Dr Jess Martin, partner, Kent
Dr Jess Martin counts herself very lucky to get a partnership when she did. The 33-year-old GP accepted a partnership at a practice in Sidcup, Kent, four years ago and has since seen her friends and colleagues struggle to do the same.
'I got offered a job a year before the pendulum swung the other way,' she said. 'At that time most of my peers were taking salaried jobs and thought I was mad being a partner but now I see my peers struggling to get any regular work.'
Since becoming a partner Dr Martin has had two children and has faced a battle to get her maternity locum reimbursement.
'I had to pursue it aggressively but I did get it eventually,' she said. Now doing six sessions a week, Dr Martin says she still loves the clinical side of general practice. 'I like the diversity and the concept of being able to develop a specialism.' Her interests lie in asthma, dermatology and allergy and she would eventually like to develop an allergy service. Her practice is facing the prospect of having to move into a polyclinic in two or three years' time.
Dr Alan young, partner, Hull
A career in general practice only began to appeal to Dr Alan Young when he was doing his house jobs after training at Nottingham Medical School.
'I liked the idea of not knowing what would come through the door next,' he said. After completing his vocational training in 2005 Dr Young, now 31, was offered a salaried job with one of his training practices and has since gone on to become a full-time partner at the same surgery in Hull. The practice is in a deprived part of the Yorkshire city with high unemployment, high numbers of elderly patients and a lot of chronic illness. He is also lucky, or unlucky, enough to work in a city where health secretary Alan Johnson is one of the resident MPs.
As yet his practice has chosen not to do extended hours but is keeping the situation under constant review. A GP-led health centre is likely to open up in the centre of the city but Dr Young says it hopefully will not affect the practice adversely as most of the surgery's patients are unlikely to want to travel to it.
On top of being a full-time GP and family man Dr Young is the club doctor for the professional rugby league club Hull Kingston Rovers and also a BASICS doctor. He says that although attacks on GPs in the lay press and government policy are leading to low morale he takes comfort from the advice of more senior GPs.
'They say these things go in cycles and you just have to get your head down and get on with it.'
Dr Anna Cumisky, salaried, Bath
Dr Anna Cumisky, aged 30, qualified as a GP in August and would like to nurture a portfolio career.

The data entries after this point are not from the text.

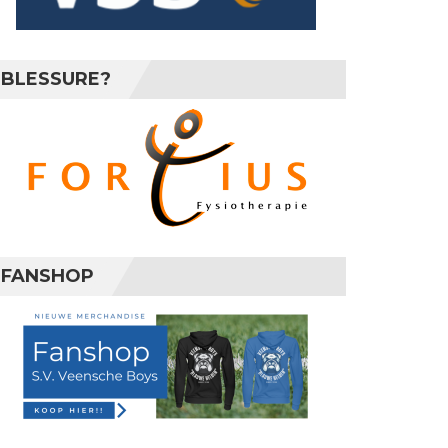
BLESSURE?
FANSHOP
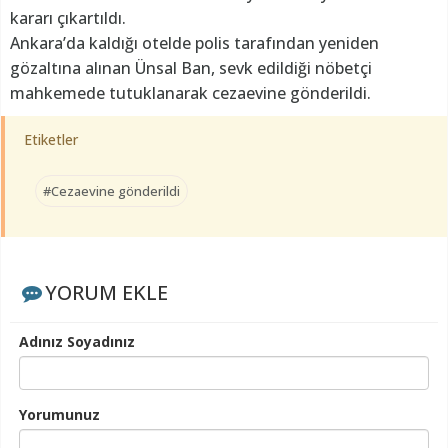
kararı çıkartıldı.
Ankara’da kaldığı otelde polis tarafından yeniden
gözaltına alınan Ünsal Ban, sevk edildiği nöbetçi
mahkemede tutuklanarak cezaevine gönderildi.
Etiketler
#Cezaevine gönderildi
YORUM EKLE
Adınız Soyadınız
Yorumunuz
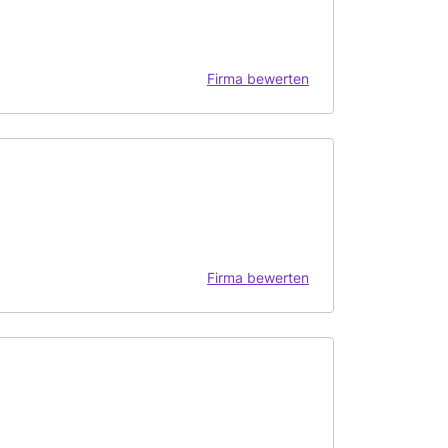
Firma bewerten
Firma bewerten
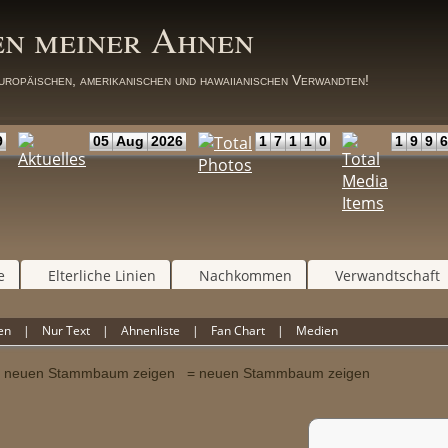
en meiner Ahnen
uropäischen, amerikanischen und hawaiianischen Verwandten!
9
05
Aug
2026
1
7
1
1
0
1
9
9
6
e
Elterliche Linien
Nachkommen
Verwandtschaft
en
|
Nur Text
|
Ahnenliste
|
Fan Chart
|
Medien
= neuen Stammbaum zeigen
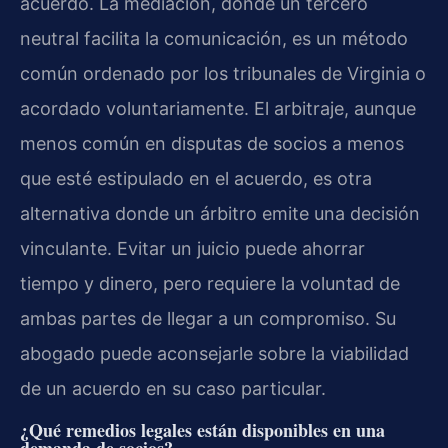
acuerdo. La mediación, donde un tercero
neutral facilita la comunicación, es un método
común ordenado por los tribunales de Virginia o
acordado voluntariamente. El arbitraje, aunque
menos común en disputas de socios a menos
que esté estipulado en el acuerdo, es otra
alternativa donde un árbitro emite una decisión
vinculante. Evitar un juicio puede ahorrar
tiempo y dinero, pero requiere la voluntad de
ambas partes de llegar a un compromiso. Su
abogado puede aconsejarle sobre la viabilidad
de un acuerdo en su caso particular.
¿Qué remedios legales están disponibles en una
demanda de socios?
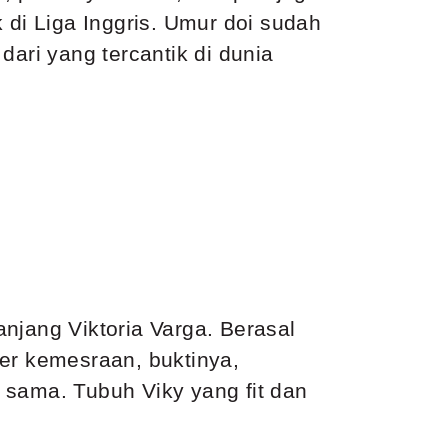
 di Liga Inggris. Umur doi sudah
dari yang tercantik di dunia
njang Viktoria Varga. Berasal
mer kemesraan, buktinya,
 sama. Tubuh Viky yang fit dan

She is currently working one day a week as a salaried GP and doing a maternity locum, education and LMC work in Bath. She would also like to become a trainer and media GP.
Like many of her peers she is attracted to general practice by the holistic nature of the work and the opportunity to build up a long-term relationship with families.
'I always wanted to be a doctor and from the outset I was focused on being a GP because I like the generalist approach,' she said.
Dr Cumisky says the lack of GP partnerships is a worry but is positive about the future and the impact the new generation of GPs can make.